El sentimiento más extendido entre los mexicanos es el de indignación, empatado por la desesperanza. La conciencia punzante de la inseguridad que nos vuelve a todos potencialmente vulnerables, ha sido rebasada por la agresión generalizada de decisiones directamente atribuibles al gobierno que afectan simultáneamente a millones de mexicanos y para los cuales no hay otra explicación posible que la imprevisión, la insensibilidad y la incompetencia.

Los gasolinazos concentran una cadena de políticas equivocadas que al final se traduce en una guerra económica contra la población. Todos los días surge de la esfera del poder un argumento diferente y casi siempre pueril para explicar lo ocurrido: desde nuestro feliz ingreso al mercado internacional de energía, pasando por el servicio que hacemos a nuestros hijos al pagar precios más altos, hasta el desecamiento de la “gallina de los huevos de oro”. Se trata sobre todo de un atentado a la historicidad y de un intento inútil por ocultar los resultados nefastos de la reforma del 2013 y del modo de inserción en la globalidad que la determinó. Lo que resulta más afrentoso, es que está sucediendo en los hechos lo que la oposición anunció y exactamente lo contrario de lo que el gobierno pregonó.

La evidencia es abrumadora: los incrementos al precio del carburante, determinados por la Secretaría de Hacienda, corresponden a una estrategia que haga atractivo el negocio de las gasolineras para los inversionistas extranjeros, aunque la competencia no esté siquiera garantizada y las condiciones económicas de la población sean tan precarias. Supone un enorme desprecio hacia los consumidores, obligados a resistir cualquier embate como si se tratase de un castigo divino.

Las consecuencias que estas medidas implican reflejan el menosprecio de la opinión pública, justamente en la cercanía de importantes procesos electorales; como si la compra de votos fuese un remedio infalible o como si se pretendiera controlar a la ciudadanía por otros medios. Inquieta por ello a muchos analistas la impunidad de facto concedida a los ex gobernadores que han saqueado las arcas públicas en beneficio propio y de la opulencia económica de la clase gobernante. Preocupa también la iniciativa legal que favorecería las acciones de las fuerzas armadas en la vida civil y que para algunos podría conducirnos a un Estado de excepción.

Consideremos que el alza de las gasolinas responde a un nuevo esquema de fijación del precios que se compone de una carga fiscal de “6.62 pesos por litro” y el resto es determinado por el costo del combustible —proveniente de Pemex o importado— más la utilidad de los expendedores. En su conjunto este trato diferenciado que afectará menos a las zonas más ricas y tendrá efectos catastróficos sobre las más pobres: esto es el sesenta por ciento de la población.

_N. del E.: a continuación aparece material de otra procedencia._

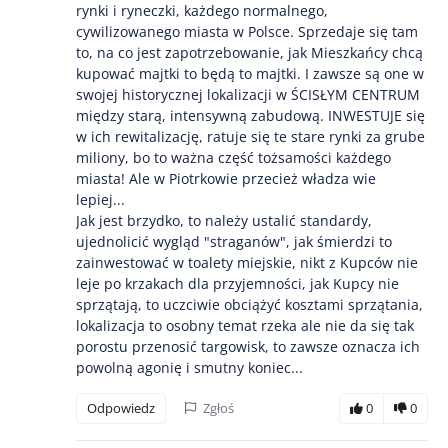
rynki i ryneczki, każdego normalnego,
cywilizowanego miasta w Polsce. Sprzedaje się tam
to, na co jest zapotrzebowanie, jak Mieszkańcy chcą
kupować majtki to będą to majtki. I zawsze są one w
swojej historycznej lokalizacji w ŚCISŁYM CENTRUM
między starą, intensywną zabudową. INWESTUJE się
w ich rewitalizację, ratuje się te stare rynki za grube
miliony, bo to ważna część tożsamości każdego
miasta! Ale w Piotrkowie przecież władza wie
lepiej...
Jak jest brzydko, to należy ustalić standardy,
ujednolicić wygląd "straganów", jak śmierdzi to
zainwestować w toalety miejskie, nikt z Kupców nie
leje po krzakach dla przyjemności, jak Kupcy nie
sprzątają, to uczciwie obciążyć kosztami sprzątania,
lokalizacja to osobny temat rzeka ale nie da się tak
porostu przenosić targowisk, to zawsze oznacza ich
powolną agonię i smutny koniec...
Odpowiedz
Zgłoś
0
0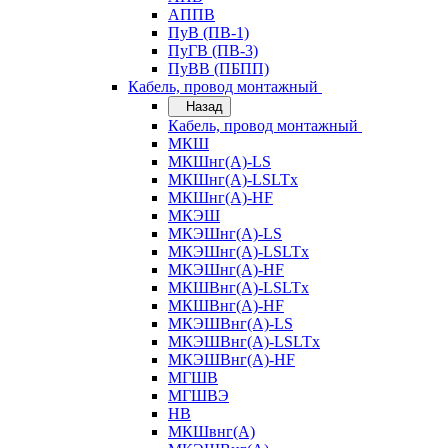
АППВ
ПуВ (ПВ-1)
ПуГВ (ПВ-3)
ПуВВ (ПБПП)
Кабель, провод монтажный
Назад
Кабель, провод монтажный
МКШ
МКШнг(А)-LS
МКШнг(А)-LSLTx
МКШнг(А)-HF
МКЭШ
МКЭШнг(А)-LS
МКЭШнг(А)-LSLTx
МКЭШнг(А)-HF
МКШВнг(A)-LSLTx
МКШВнг(А)-HF
МКЭШВнг(А)-LS
МКЭШВнг(A)-LSLTx
МКЭШВнг(А)-HF
МГШВ
МГШВЭ
НВ
МКШвнг(А)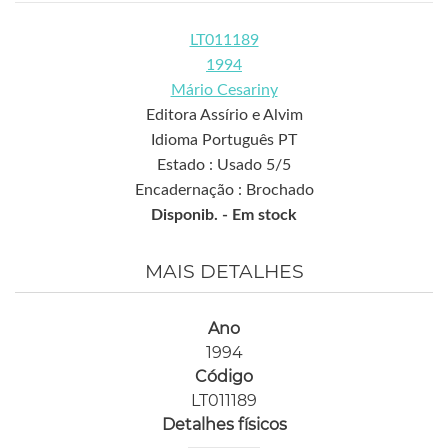
LT011189
1994
Mário Cesariny
Editora Assírio e Alvim
Idioma Português PT
Estado : Usado 5/5
Encadernação : Brochado
Disponib. -
Em stock
MAIS DETALHES
Ano
1994
Código
LT011189
Detalhes físicos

En ausencia de una política salarial o de un plan de incremento del empleo formal y de la protección al ingreso, esta tendencia podría arrastrar respuestas airadas de la población, susceptibles de ser criminalizadas o de atribuirse a la prédica de los “populistas”. El poder público sólo dispone de la mentira, cuyos efectos comienzan a ser contraproducentes. Recordamos el libro imprescindible de Sara Sefchovich: País de mentiras. Escribe “el poder es un sistema autónomo, sostenido en su propio ejercicio. La democracia no es entre nosotros una cultura, es una simulación... una desmemoria colectiva que permite vuelvan a suceder cosas que ya sucedieron”. En este caso olvidamos que la insensibilidad de la oligarquía ante la irritación social puede conducir a rupturas irreversibles. La clase gobernante sigue actuando además como si las amenazas de Trump fueran bravatas sin consecuencias, cuando éste ya ha probado su capacidad de desalentar la inversión extranjera en México, cuando está planeando cuidadosamente la construcción del muro y la transferencia de sus costos a la economía mexicana y cuando cualquier día podría interrumpir la venta de gasolinas y de gas natural a nuestro país por una orden ejecutiva.

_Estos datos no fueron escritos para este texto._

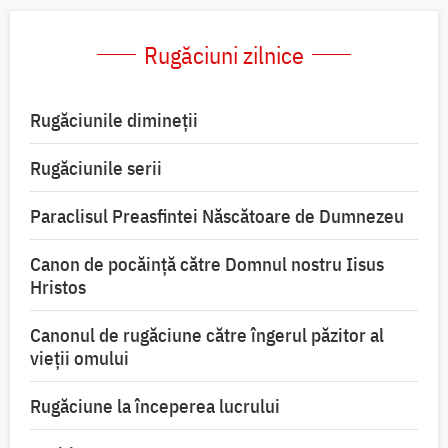
Rugăciuni zilnice
Rugăciunile dimineții
Rugăciunile serii
Paraclisul Preasfintei Născătoare de Dumnezeu
Canon de pocăință către Domnul nostru Iisus
Hristos
Canonul de rugăciune către îngerul păzitor al
vieții omului
Rugăciune la începerea lucrului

México debe reaccionar en profundidad. Necesitamos un inmenso sacudimiento que no complique la violencia actual con violencia agregada o convierta el desastre económico en desbordamiento social. Requerimos una solución que permita reconstruir al Estado desde sus cimientos sociales. El Constituyente de la Ciudad de México representa una oportunidad inescapable para enviar, por consenso de las fuerzas políticas, un mensaje alentador al país.